[Problem details]: Will you output all of the data below exactly, omitting the images?

Data for review START

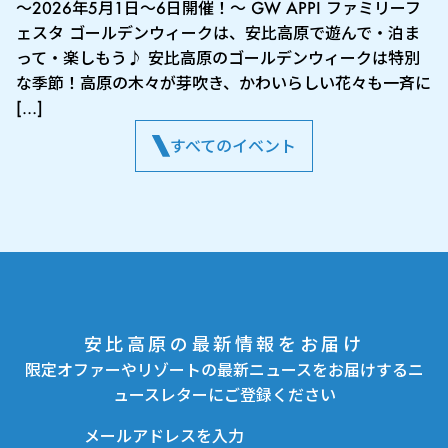
～2026年5月1日～6日開催！～ GW APPI ファミリーフ
ェスタ ゴールデンウィークは、安比高原で遊んで・泊ま
って・楽しもう♪ 安比高原のゴールデンウィークは特別
な季節！高原の木々が芽吹き、かわいらしい花々も一斉に
[…]
すべてのイベント
安比高原の最新情報をお届け
限定オファーやリゾートの最新ニュースをお届けするニ
ュースレターにご登録ください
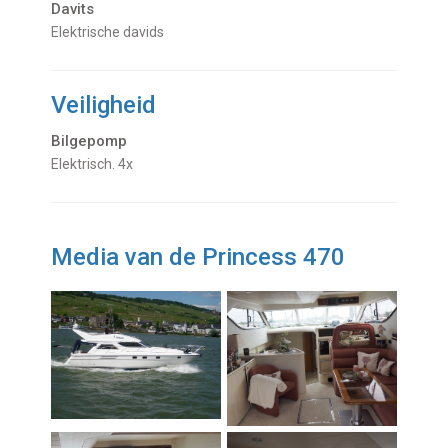
Davits
Elektrische davids
Veiligheid
Bilgepomp
Elektrisch. 4x
Media van de Princess 470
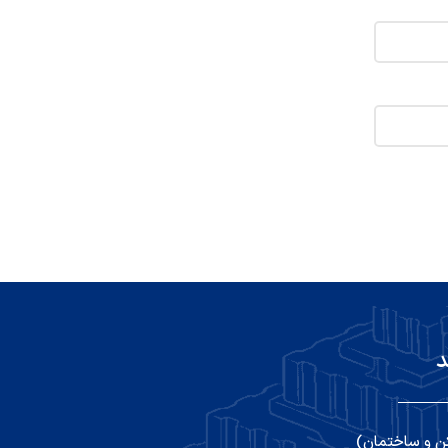
د
ن و ساختمان)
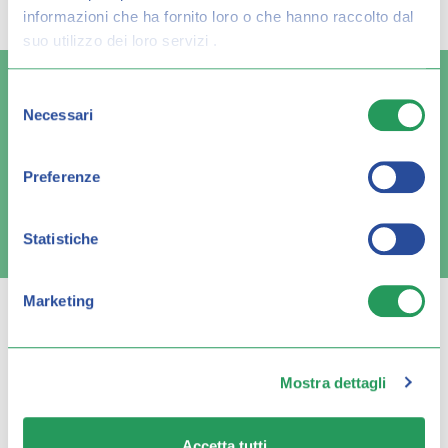
risultato per:
informazioni che ha fornito loro o che hanno raccolto dal
suo utilizzo dei loro servizi .
Selezione
Necessari
del
consenso
Spedizione veloce
Pagamenti sicuri
Preferenze
FAQ e contatti
Statistiche
Marketing
Mostra dettagli
Q FARMA
Accetta tutti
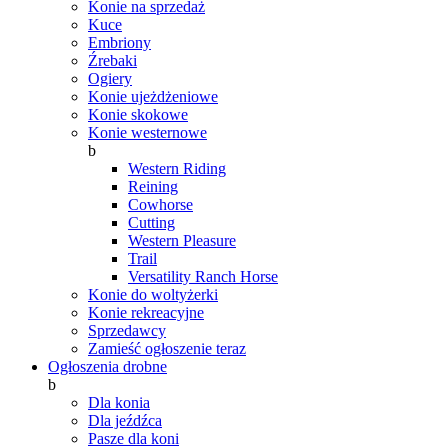
Konie na sprzedaż
Kuce
Embriony
Źrebaki
Ogiery
Konie ujeżdżeniowe
Konie skokowe
Konie westernowe
b
Western Riding
Reining
Cowhorse
Cutting
Western Pleasure
Trail
Versatility Ranch Horse
Konie do woltyżerki
Konie rekreacyjne
Sprzedawcy
Zamieść ogłoszenie teraz
Ogłoszenia drobne
b
Dla konia
Dla jeźdźca
Pasze dla koni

Data for review END

[Response to the task]:
～2026年5月1日～6日開催！～ GW APPI ファミリーフ
ェスタ ゴールデンウィークは、安比高原で遊んで・泊ま
って・楽しもう♪ 安比高原のゴールデンウィークは特別
な季節！高原の木々が芽吹き、かわいらしい花々も一斉に
[…]
すべてのイベント
安比高原の最新情報をお届け
限定オファーやリゾートの最新ニュースをお届けするニ
ュースレターにご登録ください
Davits
Elektrische davids
Veiligheid
Bilgepomp
Elektrisch. 4x
Media van de Princess 470
د
ن و ساختمان)
risultato per:
informazioni che ha fornito loro o che hanno raccolto dal
suo utilizzo dei loro servizi .
Selezione
Necessari
del
consenso
Spedizione veloce
Pagamenti sicuri
Preferenze
FAQ e contatti
Statistiche
Marketing
Mostra dettagli
Q FARMA
Accetta tutti
Konie na sprzedaż
Kuce
Embriony
Źrebaki
Ogiery
Konie ujeżdżeniowe
Konie skokowe
Konie westernowe
b
Western Riding
Reining
Cowhorse
Cutting
Western Pleasure
Trail
Versatility Ranch Horse
Konie do woltyżerki
Konie rekreacyjne
Sprzedawcy
Zamieść ogłoszenie teraz
Ogłoszenia drobne
b
Dla konia
Dla jeźdźca
Pasze dla koni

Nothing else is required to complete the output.